Y	Hacker News new \| ask \| show \| jobs

by rockemsockem 1158 days ago

I'm not sure if most data that these models are trained on is copyrighted, but I feel pretty safe saying that a majority of data that human beings have created is copyrighted. Think movies, books written recently, every website that isn't explicitly "creative commons" or something similar, code that isn't permissively licensed, etc.

We definitely need clarification, but however long the first court case takes there will be an appeal, and then probably several more. So I'm afraid we're going to be living in limbo for at least a decade, which is sort of an answer in of itself since by that time services like this will have become pervasive and will have been integrated into lots of workflows across the planet.

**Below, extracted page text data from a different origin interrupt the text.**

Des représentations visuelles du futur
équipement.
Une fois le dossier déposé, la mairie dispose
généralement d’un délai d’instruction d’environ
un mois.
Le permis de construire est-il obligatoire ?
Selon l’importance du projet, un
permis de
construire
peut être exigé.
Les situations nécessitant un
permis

It seems to me that training on MS proprietary code is perfectly legal, but how you acquire that code is probably important. If you are able to decompile the code from your Windows machine and use it for training then that looks A-OK, but if you use Microsoft code that was leaked as part of a hack then maybe that's a different story since you're in possession of stolen property.

1 comments

simion314 1158 days ago

Windows code was released for some researchers and was also leaked.

IMO a good train NN would not be against copyright, but even if is decided the opposite we are not screwed, you can train open models using open source code and permissive licensed text and art. Microsoft could try to buy some data sets but they would not be able to mix GPL/MIT like content into their proprietary models so the open models would win , IMO.

The open source community is already working on creating data sets for training so this will grow as open source for code grew in the past, we just need a bit of time for this software to get more efficient or people to get some better hardware.